Happily ensconced in the main asteroid belt orbiting the Sun between Mars and Jupiter sits Ceres. With a diameter of 945 kilometres (587 miles), it’s considered both the largest asteroid, and the only dwarf planet inside the orbit of Neptune.
It’s also loaded with water, both in the form of ice, and a briny, muddy interior. Water vapour has been detected emanating from Ceres, and a weird pimple of a mountain on the dwarf planet seems to be a volcano that spews salty mud.
The Dawn orbiter spent over three years taking observations; but there is, according to planetary scientist Julie Castillo of NASA’s Jet Propulsion Laboratory and colleagues, more to learn. They write that there are questions that cannot be answered with the Dawn data – such as whether Ceres was or could be habitable.
“Did Ceres originate between the orbits of the giant planets or in the Kuiper belt?” they write.
Amongst other such questions is the composition of Ceres’s upper crust, the nature of its volatile cycle and vapour plumes, the environmental conditions of its early ocean, and more.
With another orbiter, and one or more rovers – including a possible sample return mission – we could start getting answers to these questions, and figuring out whether Ceres ever was, or could be, hospitable to the development of life.
Venus is a nightmare planet of death. At least, its surface is. The atmospheric pressure is around 90 times that of Earth’s, the surface temperature is an average of 462 degrees Celsius, and it’s smothered in thick carbon dioxide and sulphuric acid clouds. We’ve tried to put landers down. It doesn’t really go that well.
But we have so many questions.

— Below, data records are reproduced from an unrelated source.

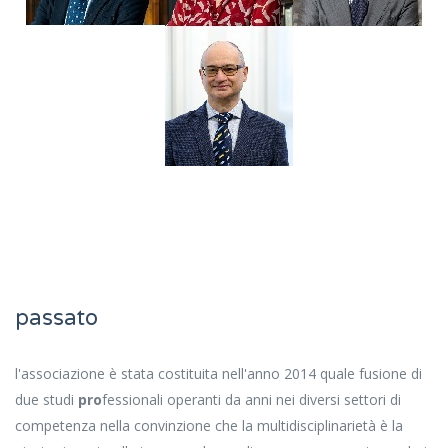
passato
l'associazione è stata costituita nell'anno 2014 quale fusione di
due studi
pro
fessionali operanti da anni nei diversi settori di
competenza nella convinzione che la multidisciplinarietà è la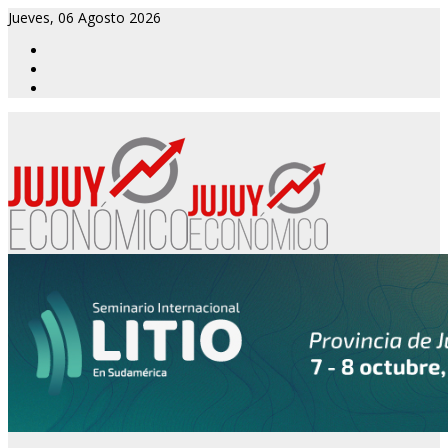
Jueves, 06 Agosto 2026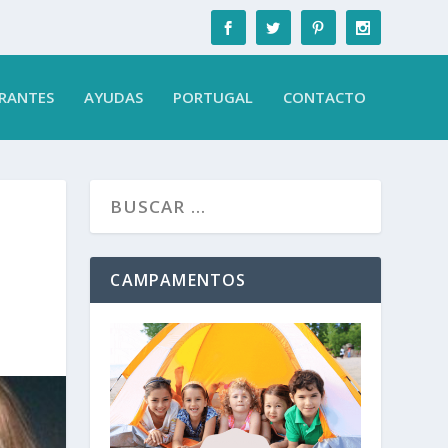
RANTES
AYUDAS
PORTUGAL
CONTACTO
CAMPAMENTOS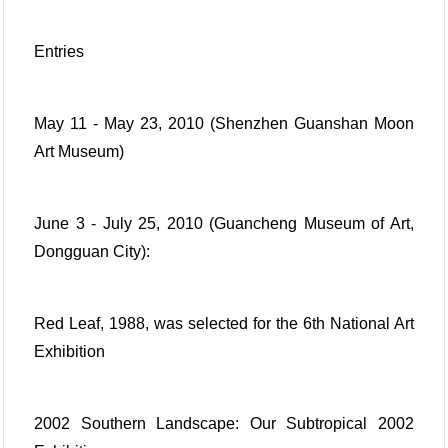
Entries
May 11 - May 23, 2010 (Shenzhen Guanshan Moon
Art Museum)
June 3 - July 25, 2010 (Guancheng Museum of Art,
Dongguan City):
Red Leaf, 1988, was selected for the 6th National Art
Exhibition
2002 Southern Landscape: Our Subtropical 2002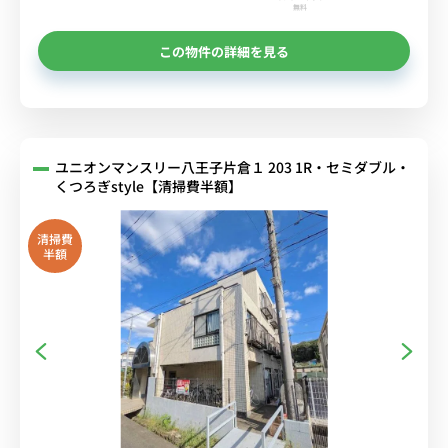
無料
この物件の詳細を見る
ユニオンマンスリー八王子片倉１ 203 1R・セミダブル・
くつろぎstyle【清掃費半額】
清掃費
半額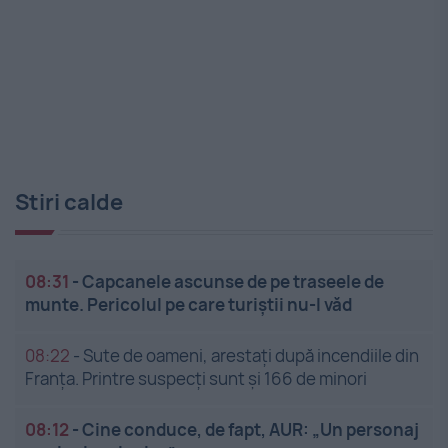
Stiri calde
08:31
-
Capcanele ascunse de pe traseele de
munte. Pericolul pe care turiștii nu-l văd
08:22
-
Sute de oameni, arestați după incendiile din
Franța. Printre suspecți sunt și 166 de minori
08:12
-
Cine conduce, de fapt, AUR: „Un personaj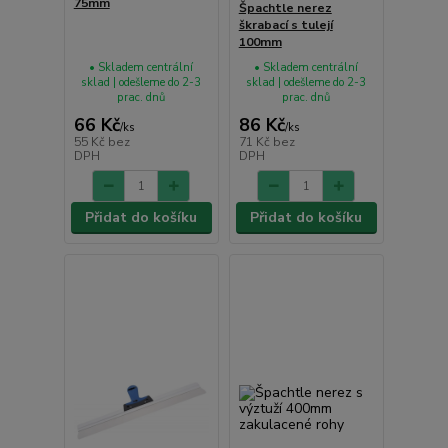
75mm
Špachtle nerez
škrabací s tulejí
100mm
• Skladem centrální
• Skladem centrální
sklad | odešleme do 2-3
sklad | odešleme do 2-3
prac. dnů
prac. dnů
66 Kč
86 Kč
/
ks
/
ks
55 Kč
bez
71 Kč
bez
DPH
DPH
Přidat do košíku
Přidat do košíku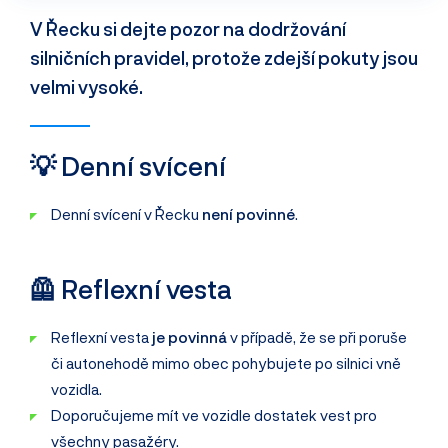
V Řecku si dejte pozor na dodržování
silničních pravidel, protože zdejší pokuty jsou
velmi vysoké.
💡 Denní svícení
Denní svícení v Řecku
není povinné
.
🦺 Reflexní vesta
Reflexní vesta
je povinná
v případě, že se při poruše
či autonehodě mimo obec pohybujete po silnici vně
vozidla.
Doporučujeme mít ve vozidle dostatek vest pro
všechny pasažéry.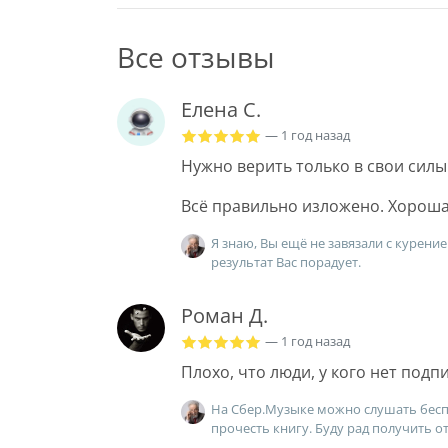
Все отзывы
Елена С.
— 1 год назад
Нужно верить только в свои силы
Всё правильно изложено. Хороша
Я знаю, Вы ещё не завязали с курени
результат Вас порадует.
Роман Д.
— 1 год назад
Плохо, что люди, у кого нет подп
На Сбер.Музыке можно слушать беспла
прочесть книгу. Буду рад получить от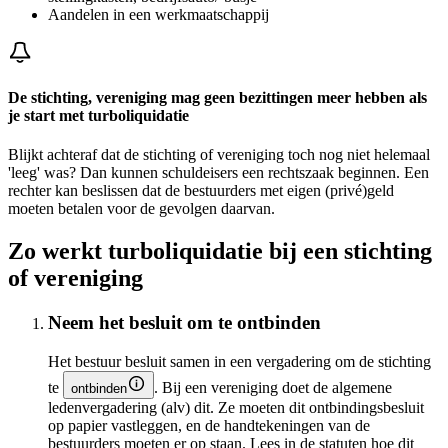
Aandelen in een werkmaatschappij
De stichting, vereniging mag geen bezittingen meer hebben als
je start met turboliquidatie
Blijkt achteraf dat de stichting of vereniging toch nog niet helemaal
'leeg' was? Dan kunnen schuldeisers een rechtszaak beginnen. Een
rechter kan beslissen dat de bestuurders met eigen (privé)geld
moeten betalen voor de gevolgen daarvan.
Zo werkt turboliquidatie bij een stichting
of vereniging
Neem het besluit om te ontbinden
Het bestuur besluit samen in een vergadering om de stichting
te
. Bij een vereniging doet de algemene
ontbinden
ledenvergadering (alv) dit. Ze moeten dit ontbindingsbesluit
op papier vastleggen, en de handtekeningen van de
bestuurders moeten er op staan. Lees in de statuten hoe dit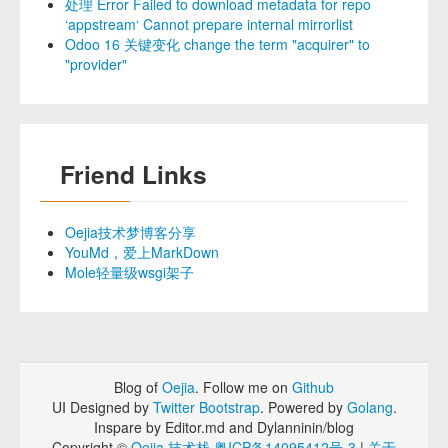
处理 Error Failed to download metadata for repo
‘appstream‘ Cannot prepare internal mirrorlist
Odoo 16 关键变化 change the term "acquirer" to
"provider"
Friend Links
Oejia技术梦博客分享
YouMd，爱上MarkDown
Mole轻量级wsgi架子
Blog of
Oejia
. Follow me on
Github
UI Designed by
Twitter Bootstrap
. Powered by
Golang
.
Inspare by Editor.md and Dylanninin/blog
Copyright ©
Oejia 技术栈
粤ICP备14095412号-3
|
关于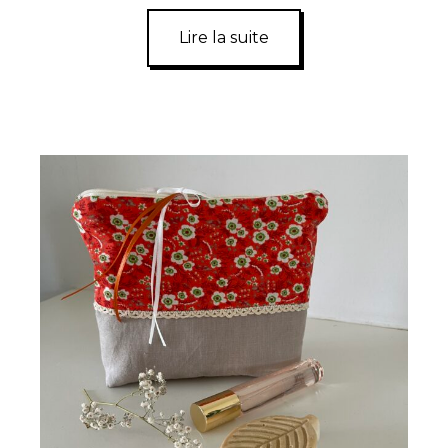
Lire la suite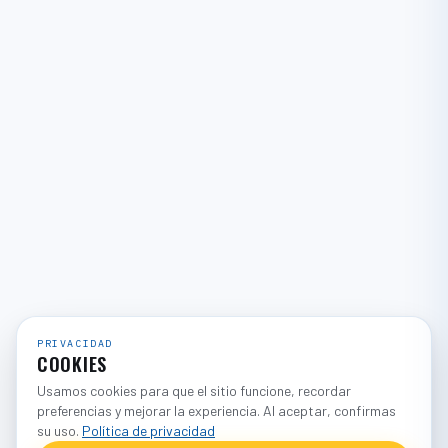
PRIVACIDAD
COOKIES
Usamos cookies para que el sitio funcione, recordar
preferencias y mejorar la experiencia. Al aceptar, confirmas
su uso.
Política de privacidad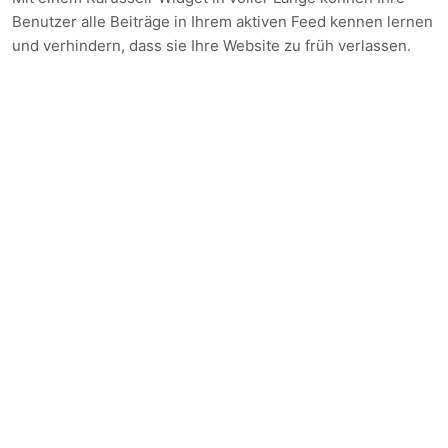
Benutzer alle Beiträge in Ihrem aktiven Feed kennen lernen
und verhindern, dass sie Ihre Website zu früh verlassen.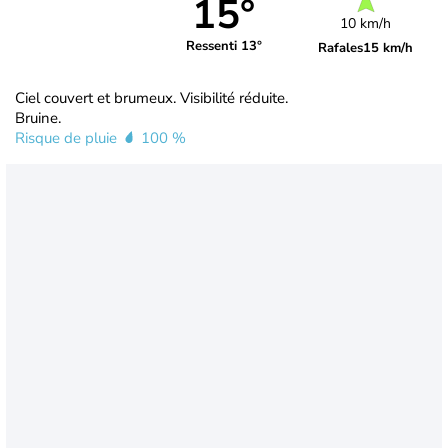
15°
10 km/h
Ressenti 13°
Rafales
15 km/h
Ciel couvert et brumeux. Visibilité réduite.
Bruine.
Risque de pluie
100 %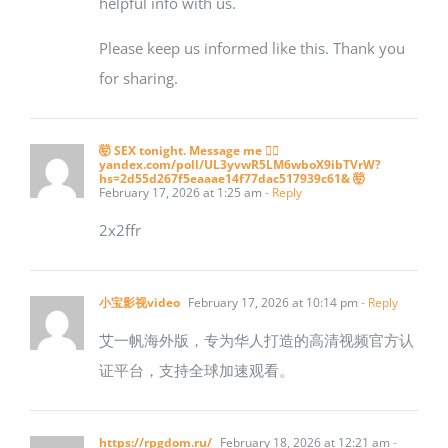
helpful info with us.
Please keep us informed like this. Thank you
for sharing.
🤯 SEX tonight. Message me 👉🏽
yandex.com/poll/UL3yvwR5LM6wboX9ibTVrW?
hs=2d55d267f5eaaae14f77dac517939c61& 🤯
February 17, 2026 at 1:25 am
- Reply
2x2ffr
小宝影视video
February 17, 2026 at 10:14 pm
- Reply
艾一帆海外版，专为华人打造的高清视频官方认
证平台，支持全球加速观看。
https://rpgdom.ru/
February 18, 2026 at 12:21 am
-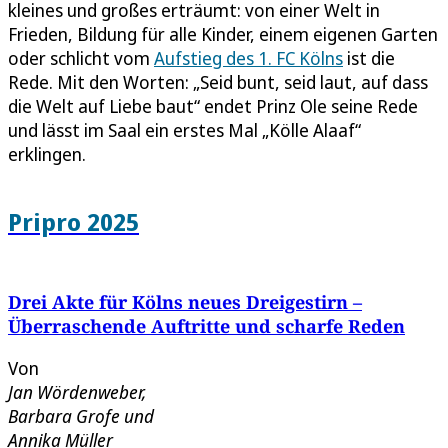
kleines und großes erträumt: von einer Welt in
Frieden, Bildung für alle Kinder, einem eigenen Garten
oder schlicht vom
Aufstieg des 1. FC Kölns
ist die
Rede. Mit den Worten: „Seid bunt, seid laut, auf dass
die Welt auf Liebe baut“ endet Prinz Ole seine Rede
und lässt im Saal ein erstes Mal „Kölle Alaaf“
erklingen.
Pripro 2025
Drei Akte für Kölns neues Dreigestirn –
Überraschende Auftritte und scharfe Reden
Von
Jan Wördenweber
,
Barbara Grofe
und
Annika Müller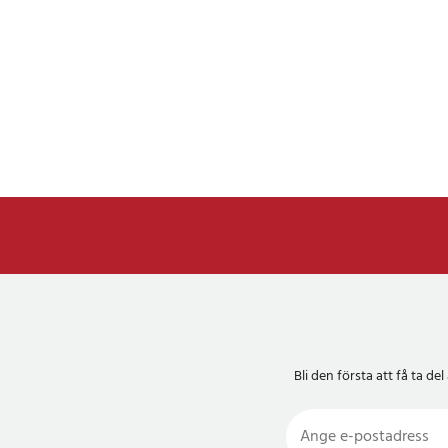
Bli den första att få ta 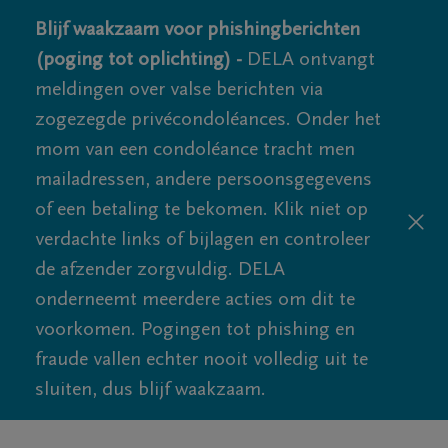
Blijf waakzaam voor phishingberichten
(poging tot oplichting) -
DELA ontvangt
meldingen over valse berichten via
zogezegde privécondoléances. Onder het
mom van een condoléance tracht men
mailadressen, andere persoonsgegevens
of een betaling te bekomen. Klik niet op
verdachte links of bijlagen en controleer
de afzender zorgvuldig. DELA
onderneemt meerdere acties om dit te
voorkomen. Pogingen tot phishing en
fraude vallen echter nooit volledig uit te
sluiten, dus blijf waakzaam.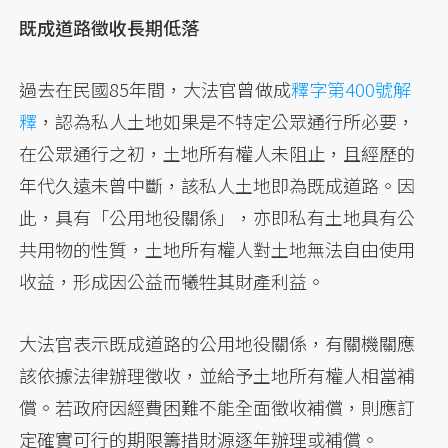
既成道路徵收長期低落
過去在民國85年間，大法官曾做成
釋字第400號解
釋
，認為私人土地如果是不特定公眾通行所必要，
在公眾通行之初，土地所有權人未阻止，且經歷的
年代久遠未曾中斷，該私人土地即為既成道路。因
此，具有「公用地役關係」，亦即私有土地具有公
共用物的性質，土地所有權人對土地無法自由使用
收益，形成因公益而犧牲其財產利益。
大法官表示既成道路的公用地役關係，有關機關應
該依據法律辦理徵收，並給予土地所有權人相當補
償。若政府因經費困難不能全面徵收補償，則應訂
定確實可行的期限籌措財源逐年辦理或補償。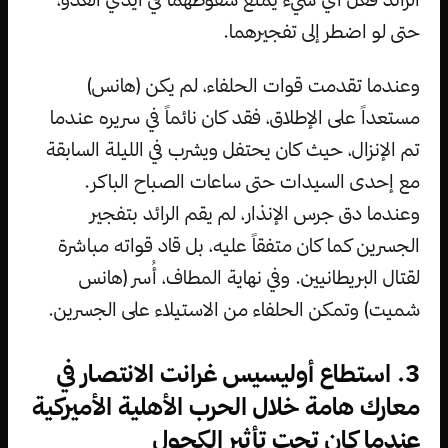
حتى لو اضطر إلى تفجيرهما.
وعندما تقدمت قوات الحلفاء، لم يكن (هانس)
مستعداً على الإطلاق، فقد كان نائماً في سريره عندما
تم الإنزال، حيث كان يحتفل ويشرب في الليلة السابقة
مع إحدى السيدات حتى ساعات الصباح الباكر.
وعندما دق جرس الإنذار، لم يقم الرائد بتفجير
الجسرين كما كان متفقاً عليه، بل قاد قواته مباشرة
لقتال البريطانيين. وفي نهاية المطاف، أُسر (هانس
شميت) وتمكن الحلفاء من الاستيلاء على الجسرين.
3. استطاع أوليسيس غرانت الانتصار في
معارك هامة خلال الحرب الأهلية الأميركية
عندما كان تحت تأثير الكحول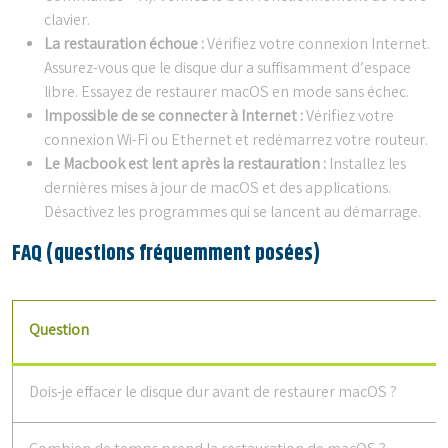
clavier.
La restauration échoue :
Vérifiez votre connexion Internet.
Assurez-vous que le disque dur a suffisamment d’espace
libre. Essayez de restaurer macOS en mode sans échec.
Impossible de se connecter à Internet :
Vérifiez votre
connexion Wi-Fi ou Ethernet et redémarrez votre routeur.
Le Macbook est lent après la restauration :
Installez les
dernières mises à jour de macOS et des applications.
Désactivez les programmes qui se lancent au démarrage.
FAQ (questions fréquemment posées)
Question
Dois-je effacer le disque dur avant de restaurer macOS ?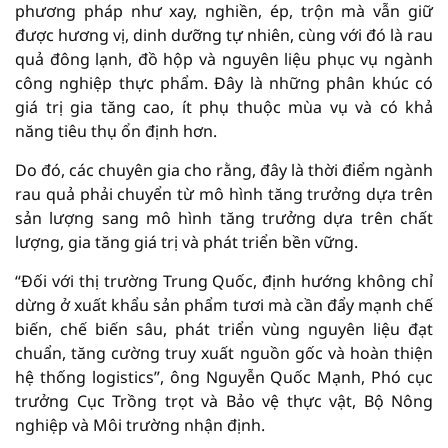
phương pháp như xay, nghiền, ép, trộn mà vẫn giữ
được hương vị, dinh dưỡng tự nhiên, cùng với đó là rau
quả đông lạnh, đồ hộp và nguyên liệu phục vụ ngành
công nghiệp thực phẩm. Đây là những phân khúc có
giá trị gia tăng cao, ít phụ thuộc mùa vụ và có khả
năng tiêu thụ ổn định hơn.
Do đó, các chuyên gia cho rằng, đây là thời điểm ngành
rau quả phải chuyển từ mô hình tăng trưởng dựa trên
sản lượng sang mô hình tăng trưởng dựa trên chất
lượng, gia tăng giá trị và phát triển bền vững.
“Đối với thị trường Trung Quốc, định hướng không chỉ
dừng ở xuất khẩu sản phẩm tươi mà cần đẩy mạnh chế
biến, chế biến sâu, phát triển vùng nguyên liệu đạt
chuẩn, tăng cường truy xuất nguồn gốc và hoàn thiện
hệ thống logistics”, ông Nguyễn Quốc Mạnh, Phó cục
trưởng Cục Trồng trọt và Bảo vệ thực vật, Bộ Nông
nghiệp và Môi trường nhận định.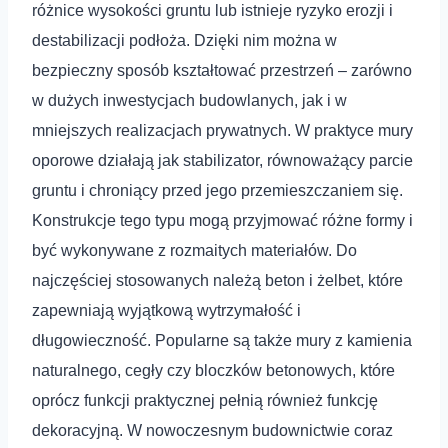
różnice wysokości gruntu lub istnieje ryzyko erozji i
destabilizacji podłoża. Dzięki nim można w
bezpieczny sposób kształtować przestrzeń – zarówno
w dużych inwestycjach budowlanych, jak i w
mniejszych realizacjach prywatnych. W praktyce mury
oporowe działają jak stabilizator, równoważący parcie
gruntu i chroniący przed jego przemieszczaniem się.
Konstrukcje tego typu mogą przyjmować różne formy i
być wykonywane z rozmaitych materiałów. Do
najczęściej stosowanych należą beton i żelbet, które
zapewniają wyjątkową wytrzymałość i
długowieczność. Popularne są także mury z kamienia
naturalnego, cegły czy bloczków betonowych, które
oprócz funkcji praktycznej pełnią również funkcję
dekoracyjną. W nowoczesnym budownictwie coraz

In size and composition, Venus is so close to Earth – and planetary scientists are dying to know why Earth is so nice to live on, and Venus… well, isn’t. There is even evidence to suggest that the two planets were once much more similar.
So, planetary geologist Martha Gilmore of the Wesleyan University and colleagues want to design a flagship mission to try to figure out what’s different about Venus.
As they write in their abstract: “The science goals of the mission are to constrain the: 1) history of volatiles and liquid water on Venus and determine if Venus was habitable, 2) composition and climatological history of the surface of Venus and the present-day couplings between the surface and atmosphere and 3) the geologic history of Venus and whether Venus is active today.”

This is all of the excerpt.